E così, interrotta dai singhiozzi. Lina raccontò ad Antonietta tutto quello che sapeva sul delitto di Via della Luna, le sue scene col fratello, con Lucertolo, la condanna, la gogna di Nello, le angustie da lei patite, subite sin'allora, le lotte sostenute per non palesare la verità.

Quella effusione fra le due donne durò circa un'ora.

Antonietta aveva ascoltato tutti quei racconti, strabiliando, esterrefatta.

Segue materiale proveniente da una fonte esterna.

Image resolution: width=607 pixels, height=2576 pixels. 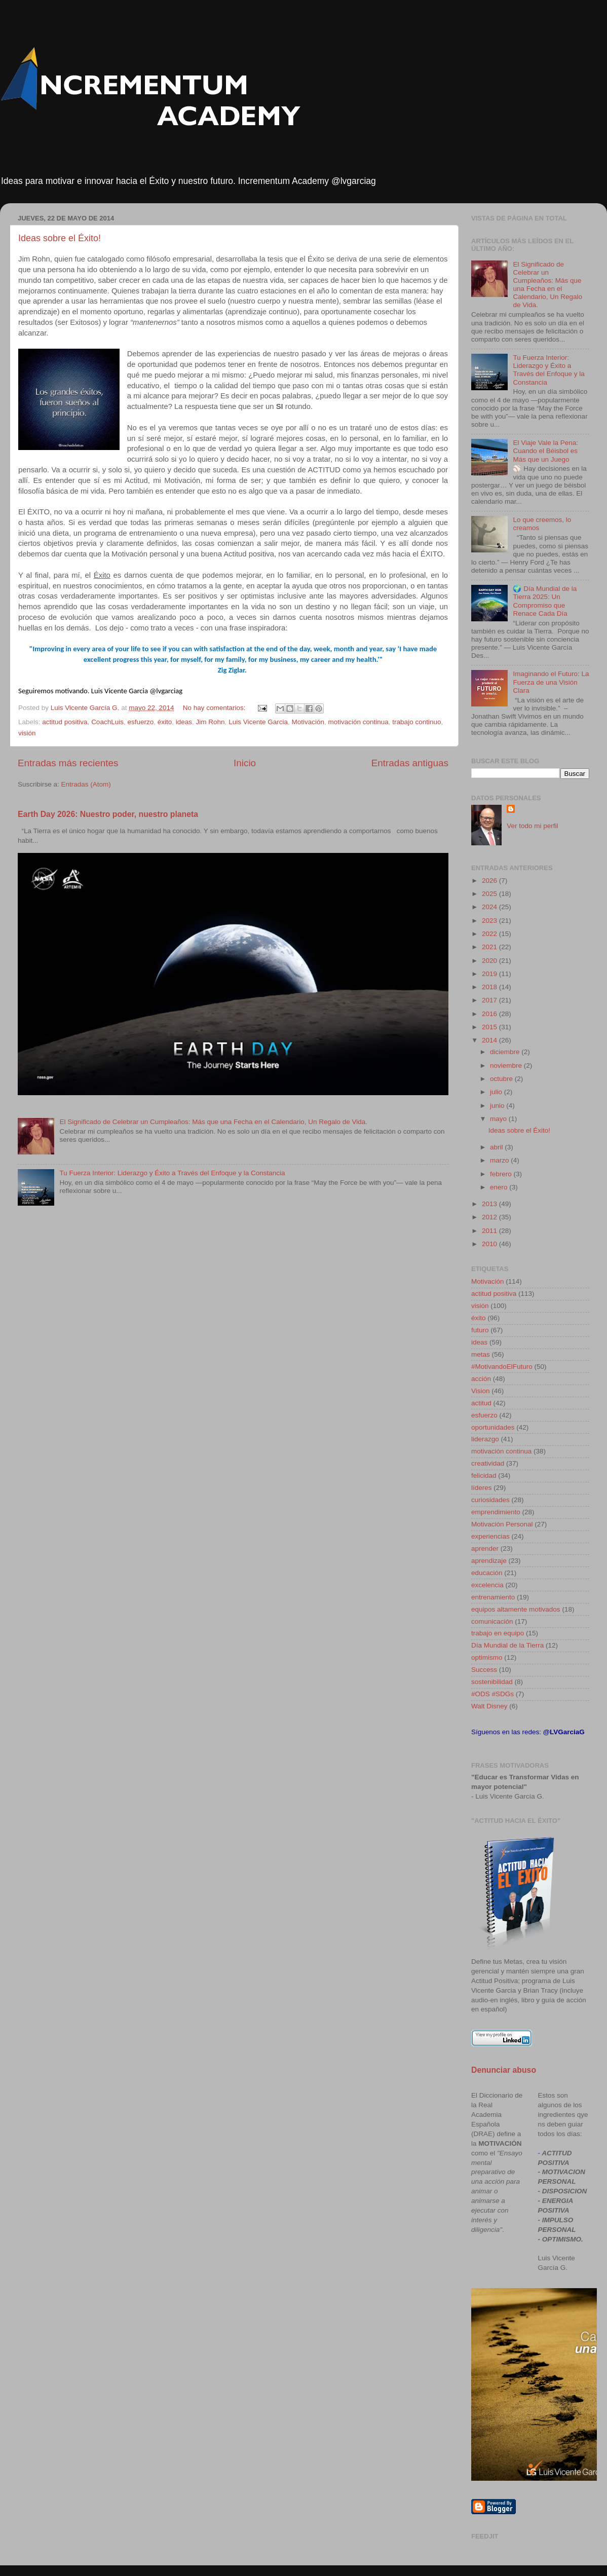 What do you see at coordinates (172, 1173) in the screenshot?
I see `Tu Fuerza Interior: Liderazgo y Éxito a Través del Enfoque y la Constancia` at bounding box center [172, 1173].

Vedeva chiaro, alla fine, la verità, che tante volte aveva sospettata.

Il suo amore era dunque una cosa fatale!

Già aveva spinto un uomo a darsi la morte, e per gli effetti del suo amore un altro, innocente, era precipitato in galera.

Ma, come avviene, nello sconforto profondo, mentre tutto cadeva, crollava, grondava sangue intorno a lei, essa sentiva avvivarsi e rinvigorirsi la sua passione per Roberto.

Le vere passioni si alimentano e crescono, divampano fra gli ostacoli.